It is ruthless, but it ensures that the bathroom is never left empty just because the previous occupant vanished into the void.

The paranoia of leader election

The most critical use of this bathroom logic is something called Leader Election. This is the mechanism that keeps your kube-controller-manager and kube scheduler from turning into a bar fight.

You typically run multiple copies of these control plane components for redundancy. However, you absolutely cannot have five different schedulers trying to assign the same pod to five different nodes simultaneously. That would be like having five conductors trying to lead the same orchestra. You do not get music; you get noise and a lot of angry musicians.

So, the replicas hold an election. But it is not a democratic vote with speeches and ballots. It is a race to grab the marker.

The moment the controllers start up, they all rush toward the Lease object. The first one to write its name in the holderIdentity field becomes the Leader. The others, the candidates, do not go home. They stand in the corner, staring at the Lease, refreshing the page every two seconds, waiting for the Leader to fail.
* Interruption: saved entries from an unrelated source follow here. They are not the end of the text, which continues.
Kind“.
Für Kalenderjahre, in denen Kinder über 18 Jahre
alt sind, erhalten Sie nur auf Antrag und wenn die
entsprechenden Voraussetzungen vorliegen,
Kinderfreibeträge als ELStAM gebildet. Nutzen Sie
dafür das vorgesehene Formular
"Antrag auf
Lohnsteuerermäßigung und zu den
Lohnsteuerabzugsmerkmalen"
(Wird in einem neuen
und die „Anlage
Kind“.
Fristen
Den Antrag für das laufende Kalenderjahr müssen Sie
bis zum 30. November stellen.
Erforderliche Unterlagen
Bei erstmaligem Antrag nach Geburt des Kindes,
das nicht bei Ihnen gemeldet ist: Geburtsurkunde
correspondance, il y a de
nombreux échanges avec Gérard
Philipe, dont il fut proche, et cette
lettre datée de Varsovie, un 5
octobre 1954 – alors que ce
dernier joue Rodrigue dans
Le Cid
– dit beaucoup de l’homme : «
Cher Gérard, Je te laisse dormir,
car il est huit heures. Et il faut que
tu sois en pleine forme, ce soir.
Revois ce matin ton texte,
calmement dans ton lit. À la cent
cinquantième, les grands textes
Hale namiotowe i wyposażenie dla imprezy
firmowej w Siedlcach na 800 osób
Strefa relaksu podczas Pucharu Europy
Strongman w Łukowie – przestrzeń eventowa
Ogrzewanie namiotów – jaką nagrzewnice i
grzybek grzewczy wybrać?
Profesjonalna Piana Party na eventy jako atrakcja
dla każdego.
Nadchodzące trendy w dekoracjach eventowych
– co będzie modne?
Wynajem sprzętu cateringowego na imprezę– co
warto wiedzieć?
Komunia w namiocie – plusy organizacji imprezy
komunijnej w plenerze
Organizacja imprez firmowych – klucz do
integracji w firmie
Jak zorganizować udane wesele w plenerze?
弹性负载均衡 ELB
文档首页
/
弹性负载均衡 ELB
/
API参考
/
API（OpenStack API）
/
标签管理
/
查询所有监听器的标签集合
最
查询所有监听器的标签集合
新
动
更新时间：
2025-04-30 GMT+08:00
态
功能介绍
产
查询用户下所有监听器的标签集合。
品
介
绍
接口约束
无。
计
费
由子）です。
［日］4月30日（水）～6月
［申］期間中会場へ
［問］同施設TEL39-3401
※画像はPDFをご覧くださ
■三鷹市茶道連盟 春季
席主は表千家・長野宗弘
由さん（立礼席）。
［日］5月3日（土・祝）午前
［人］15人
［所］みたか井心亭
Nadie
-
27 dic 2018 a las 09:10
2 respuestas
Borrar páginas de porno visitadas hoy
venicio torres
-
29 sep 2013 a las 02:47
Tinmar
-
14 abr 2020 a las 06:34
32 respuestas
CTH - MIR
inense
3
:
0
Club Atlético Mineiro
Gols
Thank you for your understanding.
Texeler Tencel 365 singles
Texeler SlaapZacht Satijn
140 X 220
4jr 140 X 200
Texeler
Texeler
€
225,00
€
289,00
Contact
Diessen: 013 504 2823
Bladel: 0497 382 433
There is something deeply human about this setup. The backup replicas are not “supporting” the leader. They are jealous understudies watching the lead actor, hoping he breaks a leg so they can take center stage.

If the Leader crashes or simply gets stuck in a network traffic jam, the renewTime stops updating. The lease expires. Immediately, the backups scramble to write their own name. The winner takes over the cluster duties instantly. It is seamless, automated, and driven entirely by the assumption that everyone else is unreliable.

Reducing the noise pollution

In the early days of Kubernetes, things were even messier. Nodes, the servers doing the actual work, had to prove they were alive by sending a massive status report to the API server every few seconds.

Imagine a receptionist who has to process a ten-page medical history form from every single employee every ten seconds, just to confirm they are at their desks. It was exhausting. The API server spent so much time reading these reports that it barely had time to do anything else.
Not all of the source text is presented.